Last May, a number of colleagues were brought together at the Bellagio Centre organized by Linnet Taylor and other former colleagues at the Oxford Internet Institute for a workshop on “Big Data for Positive Social Change in the Developing World”. The event included practitioners using big (and open) data from around the world to discuss the potential benefits and dangers of using digital data for data-driven policy-making and campaigns. Although I knew something about Ushahidi, Flowminder, Global Pulse and Grameen’s Applab, there were lots of other initiatives that I didn’t know very much about. These are a few of the exciting ones:
1) The organization Chequeado is fact-checking presidential speeches in real-time in Argentina and Colombia in order to shine a light on politician’s truths, lies and half truths.
2) The organization, Black Monday in Uganda is working to make information about the country’s budget more open and accessible to the public in order to encourage activism around the budget.
3) Tactical Tech and Privacy International are both campaigning on privacy issues. Privacy International has been taking the UK gov to court over citizen data breaches and also periodically gives information about authoritarian government issuing tenders for surveillance technologies. Tactical Tech has launched campaigns aimed at individual privacy awareness like “Me and My Shadow”. This project allows individuals to gain awareness of how much data they are making available about themselves online through platforms such as facebook, twitter, internet browsers.

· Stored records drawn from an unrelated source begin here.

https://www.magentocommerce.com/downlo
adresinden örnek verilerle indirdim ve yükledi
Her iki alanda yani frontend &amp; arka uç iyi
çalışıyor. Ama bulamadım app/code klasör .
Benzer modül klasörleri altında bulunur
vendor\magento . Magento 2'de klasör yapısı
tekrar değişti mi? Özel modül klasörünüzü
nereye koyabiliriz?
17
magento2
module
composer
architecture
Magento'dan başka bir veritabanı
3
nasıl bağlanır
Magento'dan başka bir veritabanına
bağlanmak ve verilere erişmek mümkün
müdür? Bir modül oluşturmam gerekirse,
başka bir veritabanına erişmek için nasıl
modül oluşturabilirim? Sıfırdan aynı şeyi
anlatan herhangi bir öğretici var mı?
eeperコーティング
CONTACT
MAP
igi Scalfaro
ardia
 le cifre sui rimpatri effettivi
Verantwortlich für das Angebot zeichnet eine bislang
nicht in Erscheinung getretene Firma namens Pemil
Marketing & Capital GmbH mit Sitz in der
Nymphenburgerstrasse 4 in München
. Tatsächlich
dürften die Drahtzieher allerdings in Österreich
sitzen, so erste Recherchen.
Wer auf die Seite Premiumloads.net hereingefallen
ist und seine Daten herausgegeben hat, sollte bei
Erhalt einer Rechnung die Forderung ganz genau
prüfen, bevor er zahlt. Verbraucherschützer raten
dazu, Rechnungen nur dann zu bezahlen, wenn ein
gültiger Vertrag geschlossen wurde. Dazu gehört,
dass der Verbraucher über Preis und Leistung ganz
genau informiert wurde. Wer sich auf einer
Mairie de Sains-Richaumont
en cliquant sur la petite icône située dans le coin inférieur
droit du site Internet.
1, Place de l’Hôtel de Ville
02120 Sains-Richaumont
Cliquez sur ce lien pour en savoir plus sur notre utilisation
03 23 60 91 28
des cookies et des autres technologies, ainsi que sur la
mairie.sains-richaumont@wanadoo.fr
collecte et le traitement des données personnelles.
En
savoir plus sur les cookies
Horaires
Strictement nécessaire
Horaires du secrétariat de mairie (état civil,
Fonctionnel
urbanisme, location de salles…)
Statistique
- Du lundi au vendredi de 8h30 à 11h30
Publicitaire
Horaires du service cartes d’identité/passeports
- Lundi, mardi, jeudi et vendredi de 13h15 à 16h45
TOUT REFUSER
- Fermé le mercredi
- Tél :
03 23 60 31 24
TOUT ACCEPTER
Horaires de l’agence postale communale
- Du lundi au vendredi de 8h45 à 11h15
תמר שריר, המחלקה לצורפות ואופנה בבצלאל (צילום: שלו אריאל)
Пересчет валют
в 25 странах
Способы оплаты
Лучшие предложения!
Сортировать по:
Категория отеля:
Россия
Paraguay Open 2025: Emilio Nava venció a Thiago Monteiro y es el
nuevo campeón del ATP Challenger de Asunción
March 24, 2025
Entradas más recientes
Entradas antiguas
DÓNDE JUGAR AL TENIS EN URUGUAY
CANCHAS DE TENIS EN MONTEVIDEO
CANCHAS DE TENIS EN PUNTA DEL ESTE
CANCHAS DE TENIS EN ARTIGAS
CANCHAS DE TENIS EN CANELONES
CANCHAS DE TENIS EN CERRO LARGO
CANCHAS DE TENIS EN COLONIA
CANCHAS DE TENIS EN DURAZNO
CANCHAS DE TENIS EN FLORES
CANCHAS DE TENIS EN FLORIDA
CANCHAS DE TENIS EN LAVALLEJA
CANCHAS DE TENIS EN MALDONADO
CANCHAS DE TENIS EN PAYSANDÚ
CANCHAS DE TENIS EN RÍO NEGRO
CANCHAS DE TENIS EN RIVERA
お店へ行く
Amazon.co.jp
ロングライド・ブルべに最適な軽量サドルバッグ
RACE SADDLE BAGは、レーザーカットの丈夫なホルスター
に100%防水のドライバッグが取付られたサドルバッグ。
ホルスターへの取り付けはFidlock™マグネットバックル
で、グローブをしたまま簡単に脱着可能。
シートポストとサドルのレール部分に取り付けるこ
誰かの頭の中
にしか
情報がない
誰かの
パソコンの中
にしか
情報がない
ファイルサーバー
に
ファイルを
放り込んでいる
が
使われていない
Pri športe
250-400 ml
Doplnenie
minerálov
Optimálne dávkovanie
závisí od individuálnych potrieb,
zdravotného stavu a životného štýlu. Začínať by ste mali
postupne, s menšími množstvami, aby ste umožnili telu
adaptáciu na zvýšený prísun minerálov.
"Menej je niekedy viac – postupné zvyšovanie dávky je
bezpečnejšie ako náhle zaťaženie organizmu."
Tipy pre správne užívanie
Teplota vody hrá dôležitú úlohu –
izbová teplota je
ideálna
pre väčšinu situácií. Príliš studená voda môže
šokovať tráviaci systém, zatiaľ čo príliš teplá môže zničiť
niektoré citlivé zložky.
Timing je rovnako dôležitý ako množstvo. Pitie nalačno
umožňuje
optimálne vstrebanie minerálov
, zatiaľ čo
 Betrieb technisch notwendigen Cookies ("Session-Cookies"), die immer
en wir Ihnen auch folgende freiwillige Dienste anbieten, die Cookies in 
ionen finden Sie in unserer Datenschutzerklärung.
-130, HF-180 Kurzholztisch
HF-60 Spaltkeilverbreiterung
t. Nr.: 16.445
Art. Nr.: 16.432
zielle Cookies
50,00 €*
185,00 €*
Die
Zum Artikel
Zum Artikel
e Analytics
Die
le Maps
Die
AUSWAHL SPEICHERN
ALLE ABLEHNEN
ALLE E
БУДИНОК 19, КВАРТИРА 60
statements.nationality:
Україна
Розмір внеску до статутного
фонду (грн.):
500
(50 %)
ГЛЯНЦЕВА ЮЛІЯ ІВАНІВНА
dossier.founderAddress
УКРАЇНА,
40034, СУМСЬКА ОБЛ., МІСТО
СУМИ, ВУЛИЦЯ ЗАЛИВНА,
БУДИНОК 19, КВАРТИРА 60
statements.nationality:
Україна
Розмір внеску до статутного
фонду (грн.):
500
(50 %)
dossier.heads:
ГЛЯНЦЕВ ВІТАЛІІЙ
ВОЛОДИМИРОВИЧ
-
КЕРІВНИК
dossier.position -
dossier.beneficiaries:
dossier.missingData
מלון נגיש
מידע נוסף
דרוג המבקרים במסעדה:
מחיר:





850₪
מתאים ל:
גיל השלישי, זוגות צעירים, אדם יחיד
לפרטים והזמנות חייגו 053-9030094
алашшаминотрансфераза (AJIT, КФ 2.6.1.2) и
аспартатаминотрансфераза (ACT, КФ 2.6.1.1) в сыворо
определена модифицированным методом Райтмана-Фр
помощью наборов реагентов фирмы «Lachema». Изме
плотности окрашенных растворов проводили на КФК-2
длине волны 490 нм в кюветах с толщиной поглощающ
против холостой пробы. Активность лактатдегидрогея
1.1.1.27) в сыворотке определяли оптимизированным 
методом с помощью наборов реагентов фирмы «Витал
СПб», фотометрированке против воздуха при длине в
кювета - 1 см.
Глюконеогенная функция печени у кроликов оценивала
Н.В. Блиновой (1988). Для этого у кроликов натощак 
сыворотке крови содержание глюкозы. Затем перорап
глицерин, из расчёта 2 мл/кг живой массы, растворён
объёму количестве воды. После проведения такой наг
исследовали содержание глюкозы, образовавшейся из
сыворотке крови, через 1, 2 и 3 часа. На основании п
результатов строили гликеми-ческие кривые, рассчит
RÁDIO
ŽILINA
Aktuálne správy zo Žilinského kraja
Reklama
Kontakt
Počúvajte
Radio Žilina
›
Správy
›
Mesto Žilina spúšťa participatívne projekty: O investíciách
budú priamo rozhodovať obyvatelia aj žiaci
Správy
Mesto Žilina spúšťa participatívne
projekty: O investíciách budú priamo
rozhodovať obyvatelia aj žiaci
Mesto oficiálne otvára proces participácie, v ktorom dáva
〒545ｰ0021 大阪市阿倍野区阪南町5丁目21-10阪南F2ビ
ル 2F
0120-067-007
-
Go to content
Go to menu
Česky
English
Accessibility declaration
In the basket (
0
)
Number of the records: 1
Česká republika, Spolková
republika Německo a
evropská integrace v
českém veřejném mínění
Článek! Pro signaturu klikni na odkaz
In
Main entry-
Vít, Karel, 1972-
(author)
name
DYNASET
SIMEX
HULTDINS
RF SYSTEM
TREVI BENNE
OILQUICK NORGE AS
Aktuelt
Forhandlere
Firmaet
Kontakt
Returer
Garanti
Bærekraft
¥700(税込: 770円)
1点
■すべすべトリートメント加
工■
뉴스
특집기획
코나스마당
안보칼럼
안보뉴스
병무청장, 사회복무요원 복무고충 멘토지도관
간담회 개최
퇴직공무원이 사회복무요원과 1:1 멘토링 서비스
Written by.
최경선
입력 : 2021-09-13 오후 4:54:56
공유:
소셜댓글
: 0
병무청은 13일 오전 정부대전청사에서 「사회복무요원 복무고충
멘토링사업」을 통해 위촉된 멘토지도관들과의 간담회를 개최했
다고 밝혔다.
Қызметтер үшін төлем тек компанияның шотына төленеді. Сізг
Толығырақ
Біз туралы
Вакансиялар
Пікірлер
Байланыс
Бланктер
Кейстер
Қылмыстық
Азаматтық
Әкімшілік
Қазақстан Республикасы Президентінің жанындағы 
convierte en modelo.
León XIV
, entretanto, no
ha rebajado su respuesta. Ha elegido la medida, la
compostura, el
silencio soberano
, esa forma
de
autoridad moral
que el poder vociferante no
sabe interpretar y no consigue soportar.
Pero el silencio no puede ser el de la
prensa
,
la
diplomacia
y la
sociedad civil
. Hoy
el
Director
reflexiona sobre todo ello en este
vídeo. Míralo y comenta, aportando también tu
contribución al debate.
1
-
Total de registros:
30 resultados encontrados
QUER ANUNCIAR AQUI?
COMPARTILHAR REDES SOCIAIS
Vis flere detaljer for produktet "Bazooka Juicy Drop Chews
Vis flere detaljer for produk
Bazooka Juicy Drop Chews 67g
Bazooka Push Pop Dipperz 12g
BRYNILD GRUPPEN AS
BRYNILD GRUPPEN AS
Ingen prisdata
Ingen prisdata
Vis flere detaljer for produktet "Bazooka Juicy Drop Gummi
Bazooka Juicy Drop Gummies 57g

A White Paper from the event has now been released with more details on all the participants’ initiatives and also on the ideas that came out of the meeting. Here are my highlights:
1) Governments and civil society needs to be become more ‘data-aware’ and better understand the risks of ‘exposure’ and ‘transparency’ for vulnerable groups. This concern becomes especially important as the costs of using online tools like Ushahidi lower over time. At present, there is a disconnect between software developers making the relevant technological tools and the civil society groups developing the strategies to use them. This disconnect becomes more dangerous when online tools are being used in authoritarian contexts, where governments may wish to track down users. Organizations like Tactical Tech are therefore developing advocacy and awareness campaigns around big data and digital privacy to highlight the dangers of growing exposure. During the workshop, we also talked about how organizations such as Ushahidi might do more to educate users about possible harms.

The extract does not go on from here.